Ya sabéis que soy más de creer a Miguel Gila que en esa torre del PP que vive en el Alcázar de Toledo. El humorista se ha convertido en mi secretaria y escribe desde el más allá (La Budellera) en mi agenda mientras duermo. Y el viernes me preparó un día lleno de sorpresas que ahora os cuento:
Por la mañana empezó a dolerme la nuca, como si un armario de los antidisturbios me hubiera metido una colleja en una mani. Como se ve que con esto de las vacunas a uno de cada diez mil pinchados le pasa algo, y yo soy un gafe por naturaleza, tiré hacia el centro de salud con dolor de cabeza. Estaba en el médico cuando llamaron por megafonía: «última llamada a Carlos Gosálbez». ¡Ostras, mi amigo y compañero periodista! Tratándose de un hospital, lo de «última llamada» me inquietaba, porque una cosa es perder un avión en Mallorca y la otra que tires la cuchara al suelo, pero no, afortunadamente, sólo había ido a vacunarse de la gripe. Total, que fuimos a tomar una cerveza juntos aprovechando el encuentro. Los primeros veinte minutos fueron muy americanos, como una conversación entre Biden, Clint Eastwood y Kissinger: sólo hablábamos de enfermedades. Y es que somos de la generación que conoció el carburo, el bromuro y al Locomotoro.

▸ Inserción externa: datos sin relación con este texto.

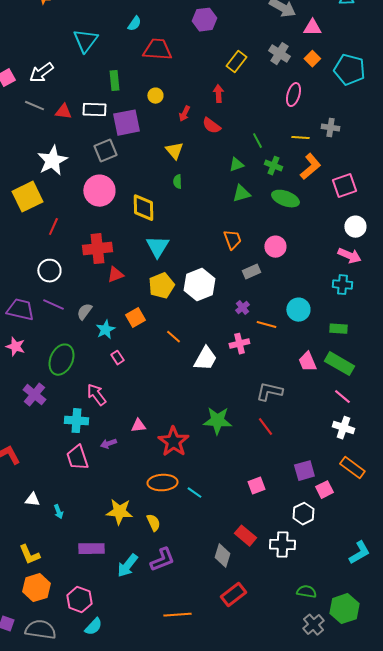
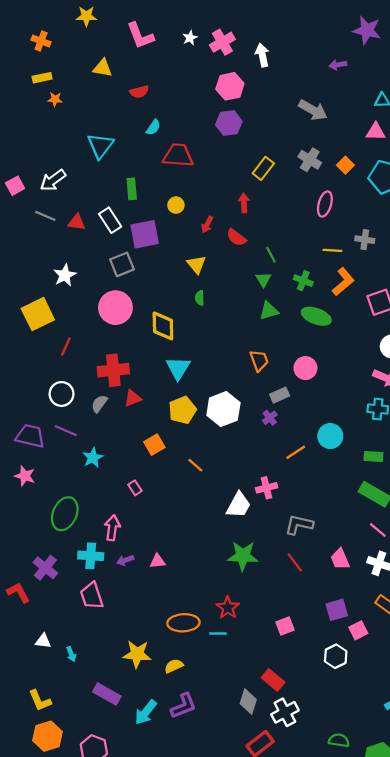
pink triangle: (312, 28) -> (376, 132), moved
white rectangle: (94, 110) -> (110, 220), turned 55
green line: (257, 141) -> (271, 255), moved
white star: (52, 161) -> (65, 275), size x0.7
green triangle: (236, 165) -> (263, 280), turned -42
purple cross: (242, 308) -> (270, 418), moved
gray semicircle: (84, 312) -> (99, 404), moved
orange line: (266, 325) -> (296, 452), turned -48
cyan star: (105, 330) -> (93, 458), moved
pink cross: (239, 344) -> (267, 488), moved
white trapezoid: (205, 359) -> (239, 505), moved
green ellipse: (61, 360) -> (65, 514), moved
pink trapezoid: (307, 362) -> (340, 559), moved
purple cross: (34, 395) -> (45, 568), moved
pink arrow: (96, 395) -> (112, 528), turned 45
red star: (173, 442) -> (228, 608), moved, size x0.7
purple arrow: (108, 444) -> (125, 560), moved
cyan line: (194, 493) -> (218, 634), turned -35
yellow semicircle: (153, 523) -> (174, 666), turned -90
white cross: (282, 545) -> (285, 712), moved, turned -30
purple rectangle: (91, 549) -> (107, 694), turned 30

Estábamos cerca del mercado y la mujer me ha dicho que le llevara chocolate y mejillones. En la pescadería he coincidido con un político. No recordaba su nombre y disimuladamente he googleado por internet con el móvil porque me sonaba Pérez de apellido. Me ha salido un tal Pérez de Tudela que era alpinista. Entonces he recordado que es socialista, pero no «trepa». Sí, era Pau Pérez, pero claro, si ya sin mascarilla en un ayuntamiento no sabes quién es quién, imagínate si paseamos por Tarragona como si fuéramos el Zorro. Por cierto, que en la ciudad hay otro Pau, también político, pero a éste, en vez de Zorro yo le llamo, directamente, el Banderas.